1. Pick a small positive number $\alpha \gt 0$.
2. Repeat these four actions until convergence
2.1.
$$temporary\_w_{j} = w_{j} - \alpha \cdot \frac{\partial{J}}{\partial{w_j}}$$ for $j=1,2,\dots,n$
(use the partial derivative expression from (11))
2.2.
$$temporary\_b = b - \alpha \cdot \frac{\partial{J}}{\partial{b}}$$
(use the partial derivative expression from (12))
2.3.
$$w_j = temporary\_w_j$$ for $j=1,2,\dots,n$
2.4.
$$b = temporary\_b$$
- The temporary variables here are used to underline the fact that the algorithm is doing a simultaneous update of the (n+1) parameters $w_1, w_2, \dots, w_n, b$. That means we should not change any of the parameters before we have computed the new values for all the parameters.
- Convergence means that the values of the (n+1) parameters $w_1, w_2, \dots, w_n, b$ have settled i.e. it means they all change by very little after certain number of iterations (say after K iterations/steps).
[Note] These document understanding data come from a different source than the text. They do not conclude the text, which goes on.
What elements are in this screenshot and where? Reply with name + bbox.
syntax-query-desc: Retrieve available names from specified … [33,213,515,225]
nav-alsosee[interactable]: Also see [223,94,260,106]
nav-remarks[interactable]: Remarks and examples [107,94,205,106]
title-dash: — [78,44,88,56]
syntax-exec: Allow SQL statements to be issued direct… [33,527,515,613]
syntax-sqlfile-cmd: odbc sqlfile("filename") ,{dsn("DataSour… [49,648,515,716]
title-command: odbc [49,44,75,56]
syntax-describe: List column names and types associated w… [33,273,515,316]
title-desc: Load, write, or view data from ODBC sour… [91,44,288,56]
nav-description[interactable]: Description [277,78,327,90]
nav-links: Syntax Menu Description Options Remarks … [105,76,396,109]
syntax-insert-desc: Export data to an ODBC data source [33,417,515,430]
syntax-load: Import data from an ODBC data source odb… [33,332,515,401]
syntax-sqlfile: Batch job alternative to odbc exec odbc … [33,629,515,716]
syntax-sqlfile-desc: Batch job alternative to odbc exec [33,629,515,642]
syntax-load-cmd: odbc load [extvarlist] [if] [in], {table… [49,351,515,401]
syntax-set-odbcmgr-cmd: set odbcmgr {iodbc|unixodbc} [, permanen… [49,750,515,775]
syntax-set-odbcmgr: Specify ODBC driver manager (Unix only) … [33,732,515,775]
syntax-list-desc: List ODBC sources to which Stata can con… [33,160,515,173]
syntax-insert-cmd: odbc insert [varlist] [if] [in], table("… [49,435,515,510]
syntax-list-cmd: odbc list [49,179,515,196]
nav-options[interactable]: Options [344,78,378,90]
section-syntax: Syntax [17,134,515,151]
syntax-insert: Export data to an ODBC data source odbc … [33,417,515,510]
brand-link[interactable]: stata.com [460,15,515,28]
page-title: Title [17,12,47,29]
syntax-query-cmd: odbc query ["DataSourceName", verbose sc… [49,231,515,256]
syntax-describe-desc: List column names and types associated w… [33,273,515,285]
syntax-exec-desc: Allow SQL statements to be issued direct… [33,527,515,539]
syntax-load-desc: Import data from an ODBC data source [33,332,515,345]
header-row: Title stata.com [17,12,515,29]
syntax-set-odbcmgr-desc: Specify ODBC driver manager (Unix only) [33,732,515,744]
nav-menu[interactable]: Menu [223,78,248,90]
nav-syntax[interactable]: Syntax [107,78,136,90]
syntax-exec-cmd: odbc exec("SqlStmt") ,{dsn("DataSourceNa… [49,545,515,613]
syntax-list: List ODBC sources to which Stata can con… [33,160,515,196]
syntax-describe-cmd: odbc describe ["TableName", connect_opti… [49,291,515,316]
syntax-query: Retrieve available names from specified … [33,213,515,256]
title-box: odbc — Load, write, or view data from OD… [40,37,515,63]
To detect convergence we can use some sort of threshold e.g. we can assume the algorithm has converged if all parameters change only by less then 0.05% after certain number of iterations/steps.
This completes our description of the gradient descent algorithm for multiple linear regression.